Il mondo cattolico è tutt’altro che un monolite, ma soprattutto al momento, a mio modesto giudizio, non dispone di una cultura omogeneizzante. Basterebbe ricordare le molte tensioni impolitiche (mi si consenta la franchezza) che circolano in materia di pacifismo e organizzazione della difesa militare, di interpretazione dei fenomeni migratori, di connessioni con l’ambientalismo, di rapporto con le trasformazioni economiche e relativi impatti sociali. Ci sono problemi strutturali con cui ci si dovrebbe confrontare, a partire dal fatto che esistono tensioni, positive, fra l’etica della carità e l’etica della responsabilità collettiva in capo alle istituzioni: ed è solo il più banale degli esempi.

Non credo che ci siano disponibilità a conferire alle strutture ecclesiastiche compiti di direzione dell’evoluzione politica: vescovi e clero è bene continuino nei loro compiti religiosi e pastorali senza tornare a operazioni di direzione politica che in una società secolarizzata non sarebbero accettate neppure da gran parte dei cattolici.

Mi sembra di poter concludere che la costruzione di una presenza riformista, che solo per pigrizia mentale si può definire di centro nel senso moderato del termine, vada innanzitutto costruita come una forte operazione culturale.

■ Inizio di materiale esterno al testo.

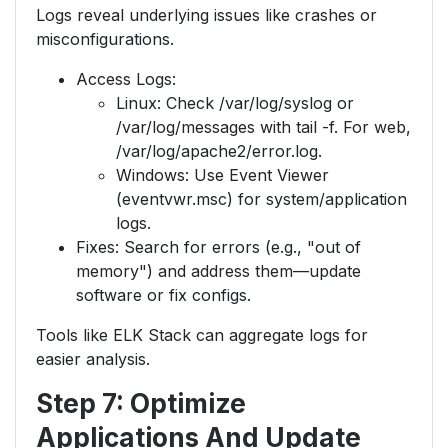
Logs reveal underlying issues like crashes or
misconfigurations.
Access Logs:
Linux: Check /var/log/syslog or
/var/log/messages with tail -f. For web,
/var/log/apache2/error.log.
Windows: Use Event Viewer
(eventvwr.msc) for system/application
logs.
Fixes: Search for errors (e.g., "out of
memory") and address them—update
software or fix configs.
Tools like ELK Stack can aggregate logs for
easier analysis.
Step 7: Optimize
Applications And Update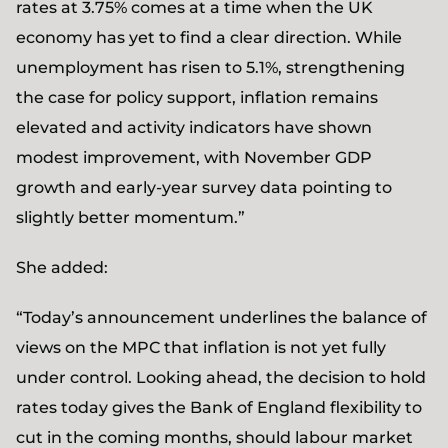
rates at 3.75% comes at a time when the UK
economy has yet to find a clear direction. While
unemployment has risen to 5.1%, strengthening
the case for policy support, inflation remains
elevated and activity indicators have shown
modest improvement, with November GDP
growth and early‑year survey data pointing to
slightly better momentum.”
She added:
“Today’s announcement underlines the balance of
views on the MPC that inflation is not yet fully
under control. Looking ahead, the decision to hold
rates today gives the Bank of England flexibility to
cut in the coming months, should labour market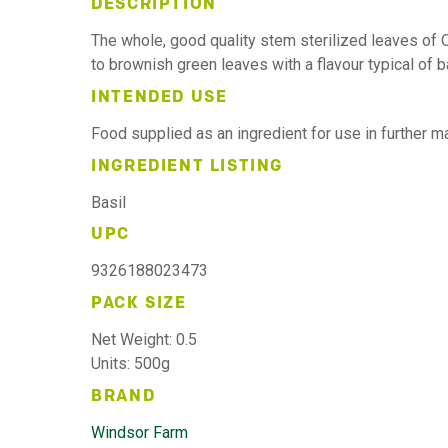
DESCRIPTION
The whole, good quality stem sterilized leaves of
to brownish green leaves with a flavour typical of ba
INTENDED USE
Food supplied as an ingredient for use in further 
INGREDIENT LISTING
Basil
UPC
9326188023473
PACK SIZE
Net Weight: 0.5
Units: 500g
BRAND
Windsor Farm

Se non disponiamo di una cultura che possa creare consenso intorno a un modo di interpretare la transizione che viviamo collocandosi fuori dagli schemi dei massimalismi radicaloidi di destra e/o di sinistra, non si consolida il terreno su cui far approdare una parte consistente dell’opinione pubblica e di conseguenza della classe politica.

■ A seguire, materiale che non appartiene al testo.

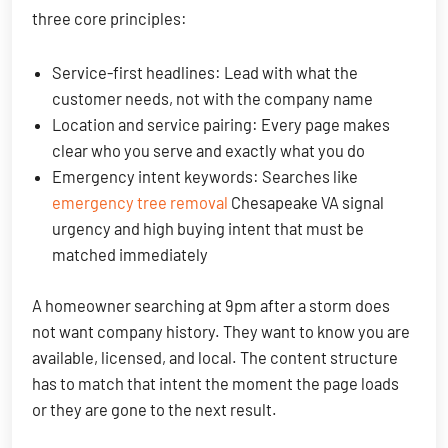
three core principles:
Service-first headlines: Lead with what the
customer needs, not with the company name
Location and service pairing: Every page makes
clear who you serve and exactly what you do
Emergency intent keywords: Searches like
emergency tree removal
Chesapeake VA signal
urgency and high buying intent that must be
matched immediately
A homeowner searching at 9pm after a storm does
not want company history. They want to know you are
available, licensed, and local. The content structure
has to match that intent the moment the page loads
or they are gone to the next result.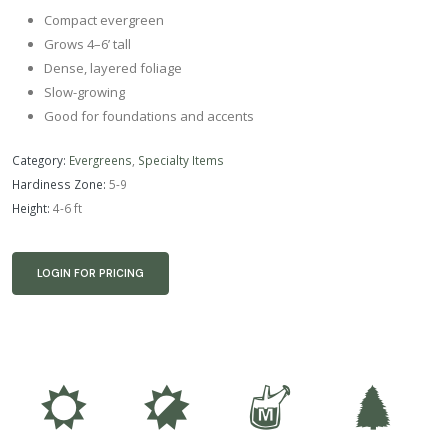
Compact evergreen
Grows 4–6’ tall
Dense, layered foliage
Slow-growing
Good for foundations and accents
Category:
Evergreens
,
Specialty Items
Hardiness Zone:
5-9
Height:
4-6 ft
LOGIN FOR PRICING
j
p
y
a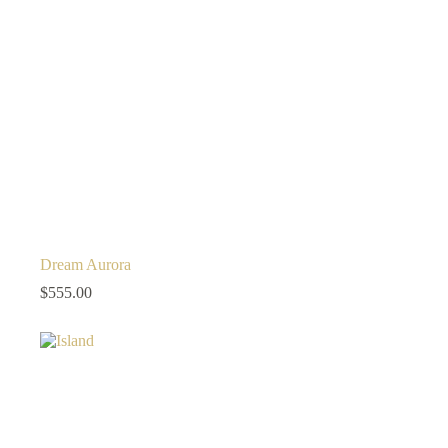
Dream Aurora
$
555.00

Che questa nasca all’interno dei partiti oggi sulla scena, oppure sia espressione di nuove forme di aggregazione presenti nella dinamica sociale, oppure, cosa più normale, che scaturisca dalla dialettica fra le due componenti lo deciderà lo svilupparsi degli eventi. Se le classi dirigenti e pensanti (i due aspetti non sempre convivono) lavorassero per far maturare l’humus riformatore che ci manca, si potrebbe sperare con fondamento che possano arrivare anche i leader necessari, federatori o innovatori che siano.